2011-02-26 23:59:38 | SS




 マーキュリーは機嫌がよかった。
 ここ数日体調もいいし、外交面でも問題はないし、他の人が回す事務仕事の尻拭いをさせられることも珍しくなく、きちんと定時に仕事を終え、充分に睡眠も取れ、結果仕事がはかどると言う正のスパイラルを巡っていた。
 そんなこんなで本日も仕事を終え、妙に機嫌が良かったせいか鼻歌でも歌いたい気分でマーキュリーは自室に戻っていた。
 帰ってすぐにバスタブに直行し湯を張る。ジュピターから勧めてもらった入浴剤を心を弾ませ選ぶと、そのまま脱衣所に服を脱ぎ捨て、お湯が溜まるのを待ちながらシャワーのコックをひねり体に水を浴びせる。
 水の匂いと、触れ落ちる水の感覚。そしてその中で香り立ってくる入浴剤の匂いにマーキュリーは顔を綻ばせながら湯船が満ちるのを待つ。

 心も体も解放されるバスタイム。水の戦士と言う性質もあるせいかマーキュリーは入浴が好きだった。そしてゆっくり入浴の時間が取れる余裕が嬉しいのか、マーキュリーは体に石鹸を滑らせながら微笑む。

 事件が起こるのはこんなときである。

「マーキュリー!こんばんはー!!」

 恐ろしいほど無遠慮に、まるでぶち破る勢いで浴槽のドアを開いた訪問者。マーキュリーは泡だらけの体を隠すことなくその訪問者と対峙した。金髪赤リボンの陽気なその姿をしばし見つめ数秒固まって瞬きを数回、改めてその姿を確認したマーキュリーは、眉一つ動かさず通信機のスイッチを入れた。

「マーズ!ジュピター!妖魔発見!すぐに来てっ!」
「Σええっ、ちょ、妖魔!?どこ!?」
「私の部屋の浴槽!ヴィーナスに化けて出たわ!」
「いやいやいやアイアム本人です!!」










「・・・マーズもジュピターも・・・・・・・呼び出して悪いことしたわね・・・」
「大体マーキュリーがいけないんでしょー?なにこの美しい姿を一目見て妖魔って!どんなに変身能力があったって、千人が千人振り向くこの美貌はあたしにしかありえないわよ」
「・・・ノックもせずに入ってきたら無条件で賊だと思うわ」
「だからって確認もせずに仲間呼ぶなんてどうよ?仮にも知性の戦士のくせに。ジュピターなんてかわいそうじゃない、太腿の内側に真新しい歯形ついてたわよ?」
「・・・そんなとこ見てたの?ジュピター、ペットでも飼ってるのかしら?」
「どんなどーぶつがそんなとこ噛むのよ!マーズにやられたに決まってんでしょお楽しみ中に呼び出しちゃったのよ!」
「・・・・・・・・・・・・あ・・・・・・・ええ・・・・・・・・・・・・・・・・・・・・・あああああああ」
「マーキュリーのにぶちんっ」
「本当に・・・・・・・・申し訳ないわ・・・・・・・・・・でもあなたは今日はいないはずじゃ」

 マーキュリーの記憶ではヴィーナスは数日前から他の星に調査と言う名目で出張していた。そして帰ってくるのは確か明日の夜と聞いていた。つまり数日前から月に不在で、今夜もいないはずだった。

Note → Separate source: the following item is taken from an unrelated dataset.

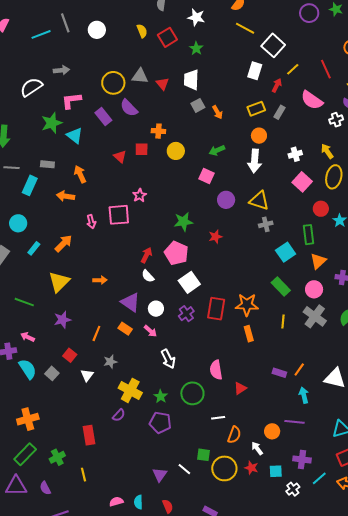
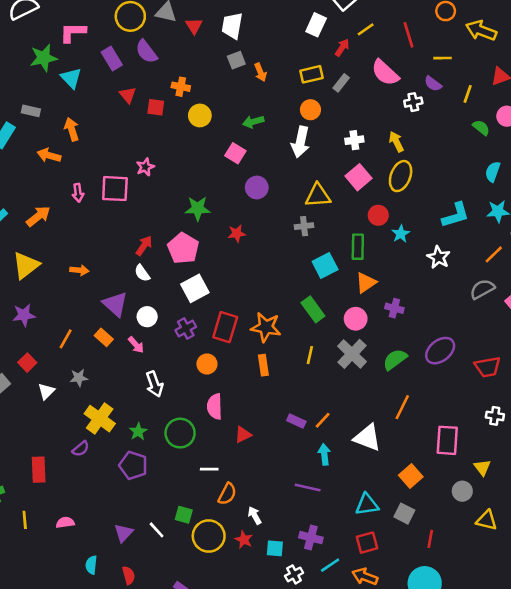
red triangle: (120, 157) -> (128, 95), moved
yellow triangle: (259, 201) -> (318, 195), moved, turned -30
orange circle: (272, 431) -> (207, 364), moved
pink semicircle: (116, 502) -> (65, 523), moved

 ちなみにマーキュリーのここ数日の仕事や体調の快調さもそれに起因するものである。本人に自覚はないにしても、だ。

 だからヴィーナスがいるはずないと思った。だから当たり前のようにマーキュリーの部屋に入って浴室のドアを無遠慮に開けた女は敵であるとも思った。そして見た目がヴィーナスだったので変身能力もあるからそれなりにレベルの高いものであるだろうとマーズとジュピターを呼んだら本物のヴィーナスだった上に、若干着衣の乱れたマーズとジュピターがすっ飛んできくるしヴィーナスはテンパってるし、マーキュリーはやっぱり全裸だしで四人で顔を合わせてすったもんだだったのだ。

 結局マーズとジュピターは文句も言わず大人しく帰ってくれた。マーキュリーはそれを分別のあるオトナの対応だと評価したが、本当はとっとと帰りたかったのかもしれない。その辺りは二人にしか知りようのないことだ。

「早めに終わったから早めに帰ってきただけよ。ちゃんとクイーンにも報告したし」
「それは・・・別にそれで分かったけど」
「何よぅ。まだ文句あるの?」
「どうしてあなたは私と一緒にお風呂に入ってるの」

 あのあと、ジュピターとマーズを帰して一息ついた後、ヴィーナスは当然のようにマーキュリーが自分のためだけに用意した浴室にいつの間にやら入り込んでいた。しかも服もちゃんと脱いで髪も結って湯船に浸かって鼻歌まで歌っているのである。
 同じくマーキュリーは湯船に浸かりながら、何故かその一挙一動を突っ込むことなく、ヴィーナスが自分の世界に入ってくるのを見届けてしまった。あまりにも当然と言わんばかりの行動に今まで突っ込めなかったのだ。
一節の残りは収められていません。